Saved entries:
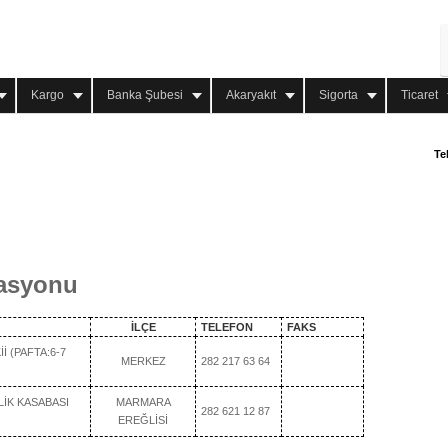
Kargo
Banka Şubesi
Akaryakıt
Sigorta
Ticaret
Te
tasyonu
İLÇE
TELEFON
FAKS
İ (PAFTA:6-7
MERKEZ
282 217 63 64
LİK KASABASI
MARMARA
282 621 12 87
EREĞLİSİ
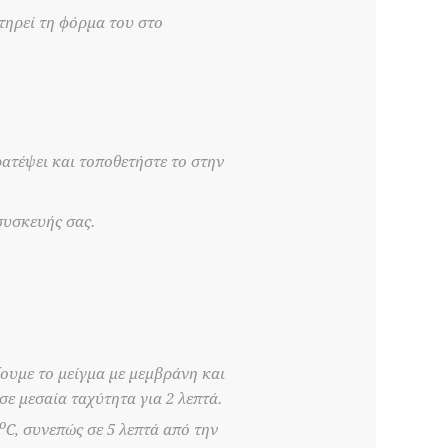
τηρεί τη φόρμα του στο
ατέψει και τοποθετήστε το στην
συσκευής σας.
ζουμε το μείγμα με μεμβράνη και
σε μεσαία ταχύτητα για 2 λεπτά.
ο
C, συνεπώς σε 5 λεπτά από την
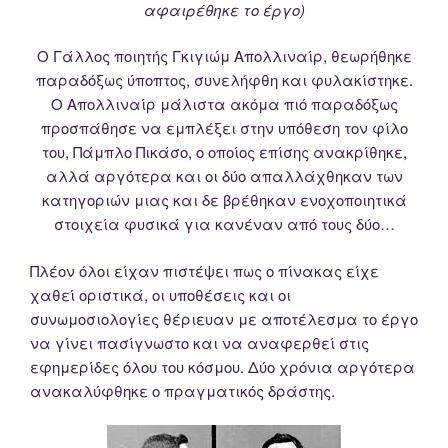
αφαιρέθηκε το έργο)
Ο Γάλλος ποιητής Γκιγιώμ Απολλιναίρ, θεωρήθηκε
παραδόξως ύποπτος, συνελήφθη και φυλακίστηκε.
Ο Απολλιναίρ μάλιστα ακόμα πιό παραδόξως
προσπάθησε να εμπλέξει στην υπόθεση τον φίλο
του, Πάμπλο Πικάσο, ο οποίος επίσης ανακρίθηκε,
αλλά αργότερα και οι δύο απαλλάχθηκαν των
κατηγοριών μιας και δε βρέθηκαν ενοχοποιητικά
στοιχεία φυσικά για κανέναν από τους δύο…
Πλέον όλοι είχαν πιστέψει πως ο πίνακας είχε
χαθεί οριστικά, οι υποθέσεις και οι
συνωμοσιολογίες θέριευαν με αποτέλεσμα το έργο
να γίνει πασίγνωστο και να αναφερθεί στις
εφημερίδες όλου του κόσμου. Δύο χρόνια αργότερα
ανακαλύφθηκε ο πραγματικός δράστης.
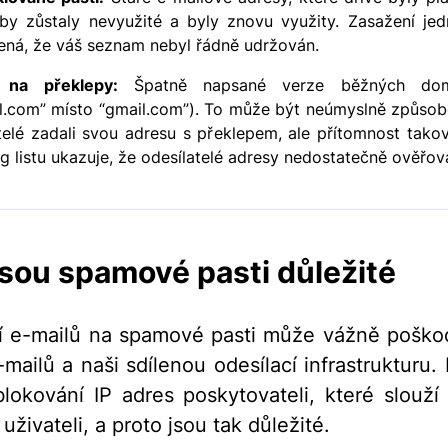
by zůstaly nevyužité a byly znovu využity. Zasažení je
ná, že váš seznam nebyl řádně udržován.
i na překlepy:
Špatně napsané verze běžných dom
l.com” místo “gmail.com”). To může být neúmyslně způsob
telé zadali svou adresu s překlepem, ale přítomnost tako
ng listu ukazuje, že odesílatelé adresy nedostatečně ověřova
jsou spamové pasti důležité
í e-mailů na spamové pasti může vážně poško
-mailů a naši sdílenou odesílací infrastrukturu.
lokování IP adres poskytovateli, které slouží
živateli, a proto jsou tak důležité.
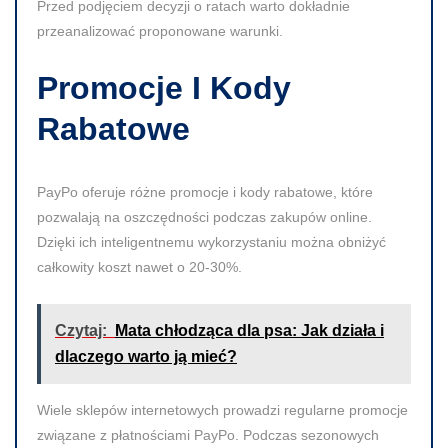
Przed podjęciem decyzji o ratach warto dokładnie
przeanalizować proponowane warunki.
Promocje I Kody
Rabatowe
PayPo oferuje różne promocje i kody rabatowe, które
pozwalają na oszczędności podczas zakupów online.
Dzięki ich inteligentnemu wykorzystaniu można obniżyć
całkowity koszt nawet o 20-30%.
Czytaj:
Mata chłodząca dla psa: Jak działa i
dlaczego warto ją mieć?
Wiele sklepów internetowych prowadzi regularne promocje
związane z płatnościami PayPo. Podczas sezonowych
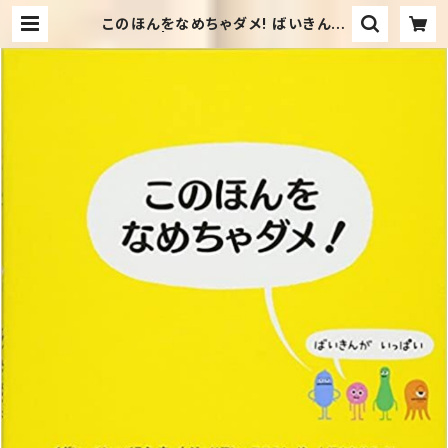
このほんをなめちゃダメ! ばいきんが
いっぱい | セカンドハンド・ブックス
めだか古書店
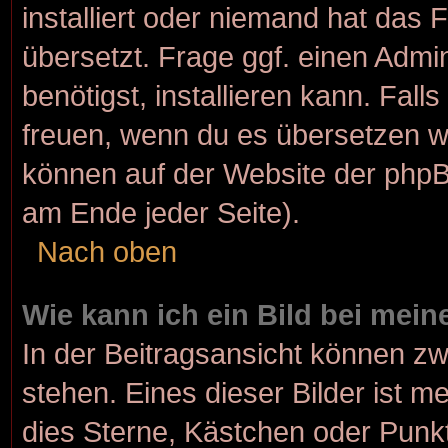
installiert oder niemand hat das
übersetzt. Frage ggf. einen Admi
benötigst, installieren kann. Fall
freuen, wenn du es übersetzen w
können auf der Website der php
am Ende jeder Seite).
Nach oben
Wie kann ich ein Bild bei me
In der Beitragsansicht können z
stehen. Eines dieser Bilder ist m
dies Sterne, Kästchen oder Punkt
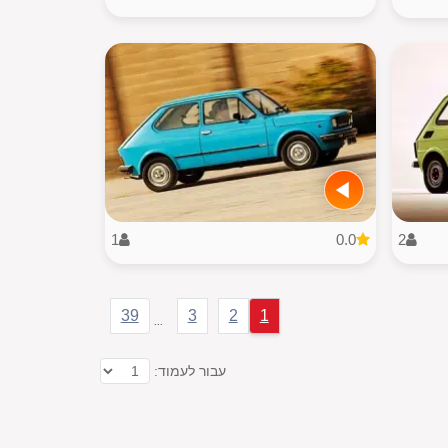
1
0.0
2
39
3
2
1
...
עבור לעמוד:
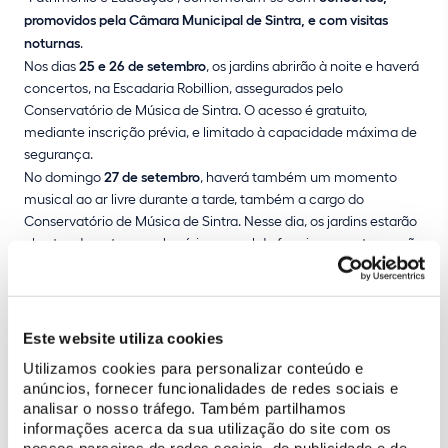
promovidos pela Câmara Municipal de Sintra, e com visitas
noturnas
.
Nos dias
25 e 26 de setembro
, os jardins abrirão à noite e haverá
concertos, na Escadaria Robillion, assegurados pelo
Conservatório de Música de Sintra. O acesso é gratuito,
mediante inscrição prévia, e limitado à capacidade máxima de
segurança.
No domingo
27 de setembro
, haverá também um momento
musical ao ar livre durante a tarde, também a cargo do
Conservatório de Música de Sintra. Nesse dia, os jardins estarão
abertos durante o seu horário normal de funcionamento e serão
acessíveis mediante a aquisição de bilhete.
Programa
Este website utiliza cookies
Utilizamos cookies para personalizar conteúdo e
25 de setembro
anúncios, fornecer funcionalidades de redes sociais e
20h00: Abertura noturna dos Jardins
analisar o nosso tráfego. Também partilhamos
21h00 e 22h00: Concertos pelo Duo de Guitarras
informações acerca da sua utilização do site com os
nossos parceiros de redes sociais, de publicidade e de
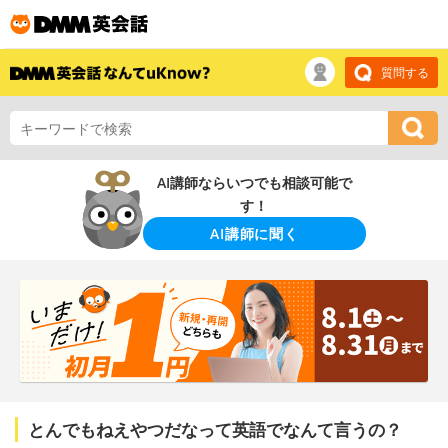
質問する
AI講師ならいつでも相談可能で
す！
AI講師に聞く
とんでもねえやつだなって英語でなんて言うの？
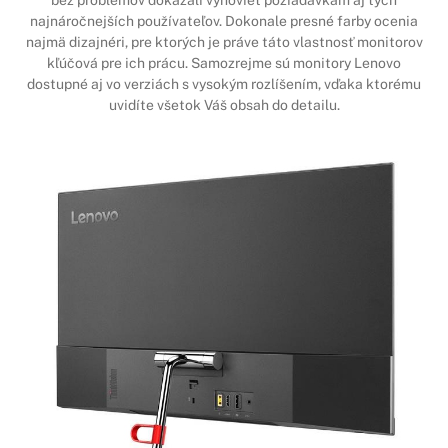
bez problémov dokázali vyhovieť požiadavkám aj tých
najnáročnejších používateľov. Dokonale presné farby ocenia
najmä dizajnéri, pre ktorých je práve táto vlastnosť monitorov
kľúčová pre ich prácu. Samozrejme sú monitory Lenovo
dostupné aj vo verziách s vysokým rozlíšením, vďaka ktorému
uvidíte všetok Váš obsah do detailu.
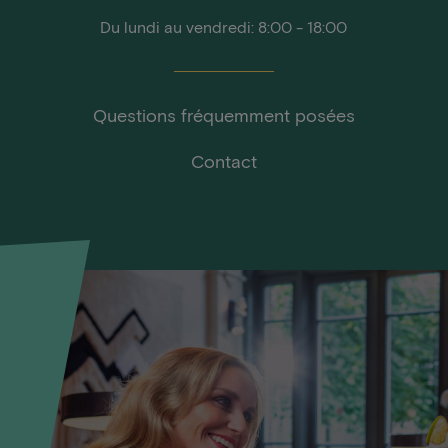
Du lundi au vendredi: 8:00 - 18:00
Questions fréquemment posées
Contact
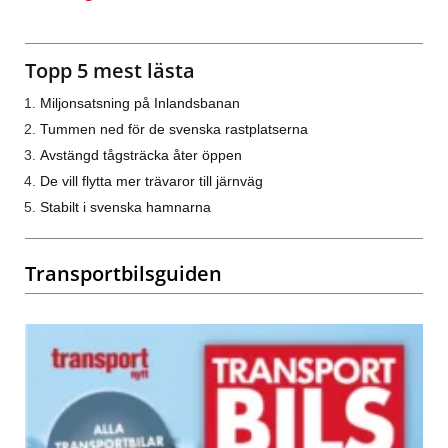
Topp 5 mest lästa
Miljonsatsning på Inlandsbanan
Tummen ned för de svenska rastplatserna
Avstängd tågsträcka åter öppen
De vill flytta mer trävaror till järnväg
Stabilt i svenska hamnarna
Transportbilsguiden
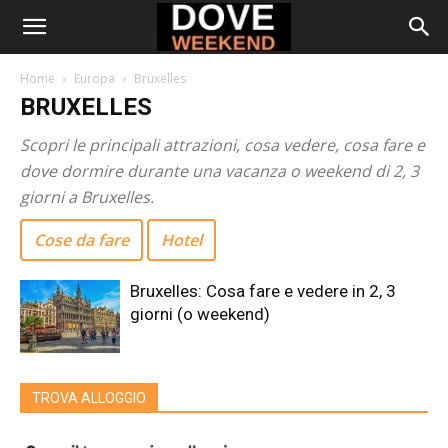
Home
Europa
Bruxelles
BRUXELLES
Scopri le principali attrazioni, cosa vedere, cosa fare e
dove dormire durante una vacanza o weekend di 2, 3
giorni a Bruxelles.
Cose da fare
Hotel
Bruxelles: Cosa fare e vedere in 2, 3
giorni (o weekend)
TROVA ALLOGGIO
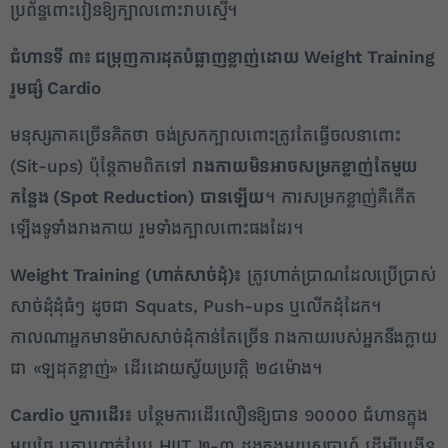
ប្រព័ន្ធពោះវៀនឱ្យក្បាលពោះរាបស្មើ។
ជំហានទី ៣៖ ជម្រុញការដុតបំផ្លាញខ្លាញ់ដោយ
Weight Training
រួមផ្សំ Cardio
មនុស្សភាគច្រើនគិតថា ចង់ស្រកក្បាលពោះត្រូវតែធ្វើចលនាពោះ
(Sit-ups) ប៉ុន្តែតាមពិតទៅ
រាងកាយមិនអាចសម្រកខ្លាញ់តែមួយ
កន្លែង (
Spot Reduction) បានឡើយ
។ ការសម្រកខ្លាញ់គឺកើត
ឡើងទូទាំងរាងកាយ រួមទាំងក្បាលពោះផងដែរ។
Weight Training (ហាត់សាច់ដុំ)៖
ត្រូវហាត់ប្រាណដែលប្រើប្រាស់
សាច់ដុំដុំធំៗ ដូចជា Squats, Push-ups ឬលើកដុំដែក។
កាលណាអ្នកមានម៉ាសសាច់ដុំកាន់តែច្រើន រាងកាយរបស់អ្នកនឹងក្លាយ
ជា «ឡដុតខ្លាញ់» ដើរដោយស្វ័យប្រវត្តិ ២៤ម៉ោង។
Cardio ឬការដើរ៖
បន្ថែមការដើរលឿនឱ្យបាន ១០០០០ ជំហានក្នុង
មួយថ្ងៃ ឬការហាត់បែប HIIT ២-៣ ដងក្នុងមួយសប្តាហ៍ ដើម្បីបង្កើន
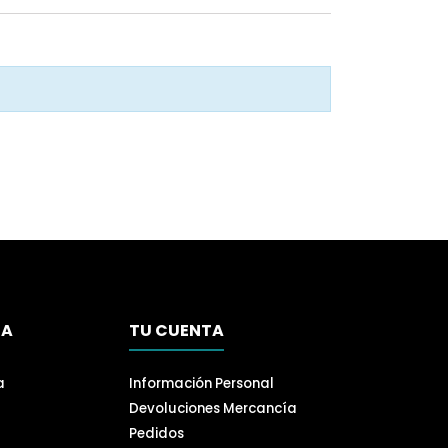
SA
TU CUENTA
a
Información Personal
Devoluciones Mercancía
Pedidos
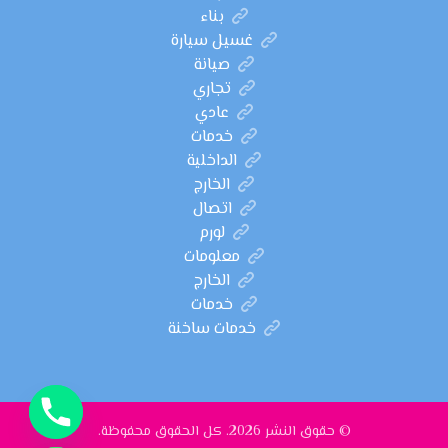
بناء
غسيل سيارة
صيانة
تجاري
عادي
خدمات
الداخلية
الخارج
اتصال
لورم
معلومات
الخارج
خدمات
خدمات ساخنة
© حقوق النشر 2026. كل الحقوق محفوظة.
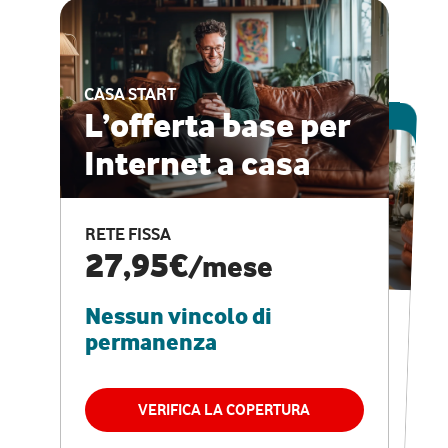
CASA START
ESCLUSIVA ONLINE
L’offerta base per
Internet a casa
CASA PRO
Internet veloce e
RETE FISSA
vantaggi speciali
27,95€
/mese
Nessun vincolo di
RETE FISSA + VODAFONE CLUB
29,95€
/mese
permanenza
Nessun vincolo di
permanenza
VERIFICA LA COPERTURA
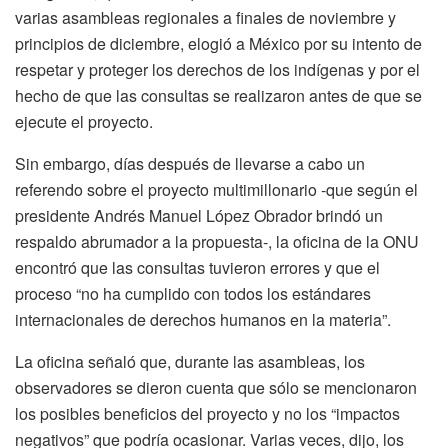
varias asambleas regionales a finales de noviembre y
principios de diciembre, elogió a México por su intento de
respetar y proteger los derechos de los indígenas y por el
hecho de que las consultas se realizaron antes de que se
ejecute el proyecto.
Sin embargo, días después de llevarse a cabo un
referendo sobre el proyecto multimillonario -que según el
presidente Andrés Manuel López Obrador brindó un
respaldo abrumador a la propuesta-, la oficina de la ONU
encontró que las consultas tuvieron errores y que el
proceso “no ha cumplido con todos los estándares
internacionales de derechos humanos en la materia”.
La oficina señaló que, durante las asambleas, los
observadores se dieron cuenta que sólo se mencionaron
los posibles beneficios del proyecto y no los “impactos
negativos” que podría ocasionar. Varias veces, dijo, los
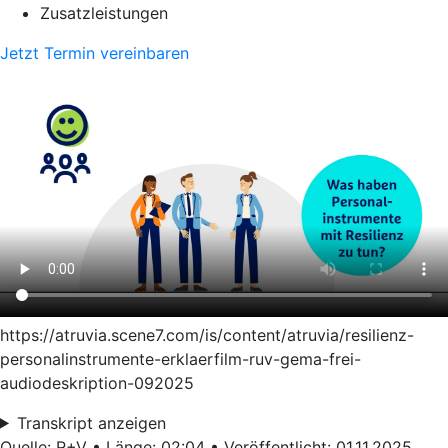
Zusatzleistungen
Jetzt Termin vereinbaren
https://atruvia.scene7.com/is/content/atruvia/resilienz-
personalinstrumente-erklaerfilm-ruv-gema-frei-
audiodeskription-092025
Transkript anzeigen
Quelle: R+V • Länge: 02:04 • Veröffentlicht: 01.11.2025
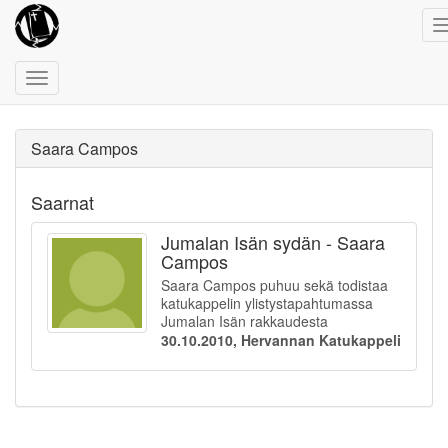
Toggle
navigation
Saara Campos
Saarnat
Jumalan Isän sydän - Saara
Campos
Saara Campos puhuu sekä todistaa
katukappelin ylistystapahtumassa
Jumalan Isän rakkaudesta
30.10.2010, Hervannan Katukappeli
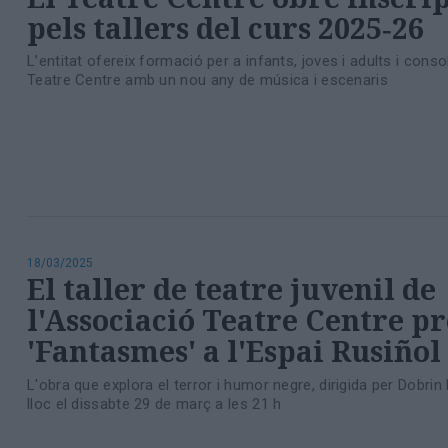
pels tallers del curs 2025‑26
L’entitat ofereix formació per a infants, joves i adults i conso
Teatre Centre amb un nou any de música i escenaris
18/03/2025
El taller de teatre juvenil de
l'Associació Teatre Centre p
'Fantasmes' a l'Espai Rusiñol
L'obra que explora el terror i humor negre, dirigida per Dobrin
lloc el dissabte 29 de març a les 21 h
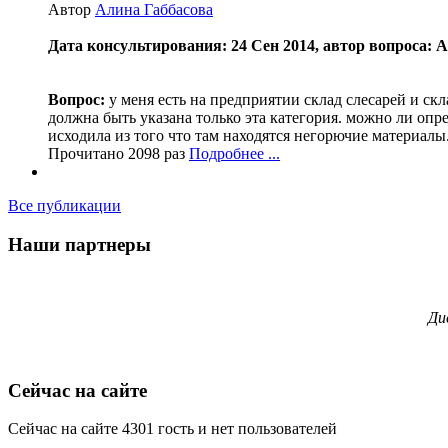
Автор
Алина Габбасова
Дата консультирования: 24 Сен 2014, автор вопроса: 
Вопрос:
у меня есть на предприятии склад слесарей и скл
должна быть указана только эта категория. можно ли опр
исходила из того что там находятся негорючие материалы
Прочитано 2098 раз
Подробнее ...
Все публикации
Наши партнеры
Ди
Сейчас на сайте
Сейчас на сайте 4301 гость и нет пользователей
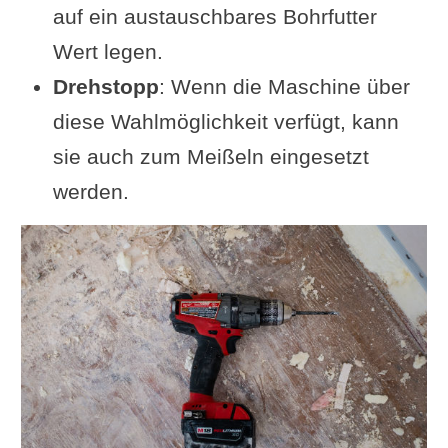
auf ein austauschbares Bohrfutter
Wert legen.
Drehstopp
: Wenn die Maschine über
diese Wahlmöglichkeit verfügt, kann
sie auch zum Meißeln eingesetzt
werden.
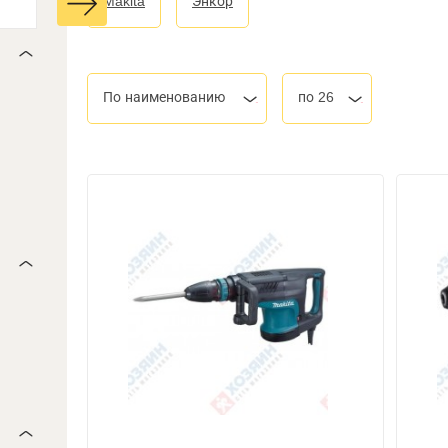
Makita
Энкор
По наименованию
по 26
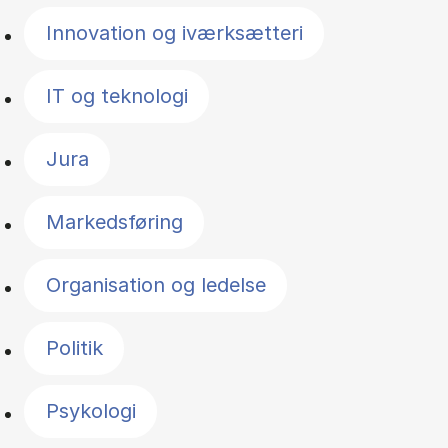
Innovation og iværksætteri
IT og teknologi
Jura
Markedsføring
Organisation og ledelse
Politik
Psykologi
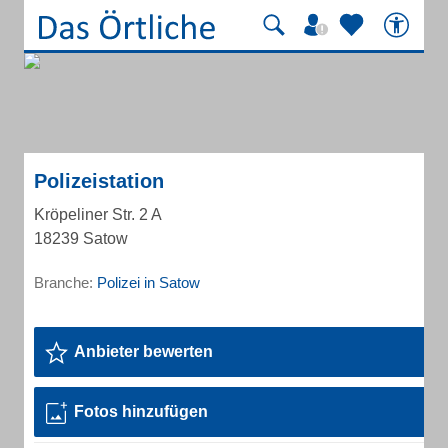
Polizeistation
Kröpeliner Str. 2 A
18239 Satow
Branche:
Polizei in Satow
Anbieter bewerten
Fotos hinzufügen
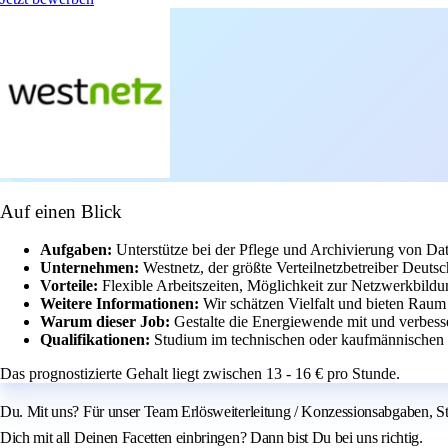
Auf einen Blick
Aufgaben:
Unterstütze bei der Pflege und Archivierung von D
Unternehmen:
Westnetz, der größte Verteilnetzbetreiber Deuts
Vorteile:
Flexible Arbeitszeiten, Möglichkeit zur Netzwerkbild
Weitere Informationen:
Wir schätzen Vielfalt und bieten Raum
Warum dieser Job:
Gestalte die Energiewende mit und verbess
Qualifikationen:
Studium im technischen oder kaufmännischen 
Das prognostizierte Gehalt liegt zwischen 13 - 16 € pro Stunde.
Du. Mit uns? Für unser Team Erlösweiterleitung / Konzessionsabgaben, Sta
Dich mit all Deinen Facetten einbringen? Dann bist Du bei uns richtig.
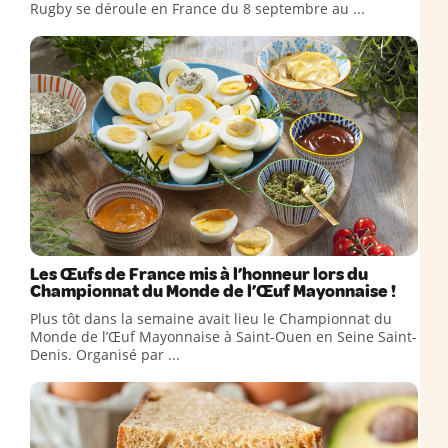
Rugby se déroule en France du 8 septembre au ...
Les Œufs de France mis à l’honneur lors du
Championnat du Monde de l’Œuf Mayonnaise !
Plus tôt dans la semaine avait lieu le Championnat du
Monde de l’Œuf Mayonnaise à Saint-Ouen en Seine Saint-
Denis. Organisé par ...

Problem requirements:
Give back, exactly and without pictures, the stretch of the records above from the line containing "kľúčová pre ich" through the line containing "Topp 5 mest lästa", with both end lines included.

Answer to the exercise:
kľúčová pre ich prácu. Samozrejme sú monitory Lenovo
dostupné aj vo verziách s vysokým rozlíšením, vďaka ktorému
uvidíte všetok Váš obsah do detailu.
Du lundi au vendredi: 8:00 - 18:00
Questions fréquemment posées
Contact
Topp 5 mest lästa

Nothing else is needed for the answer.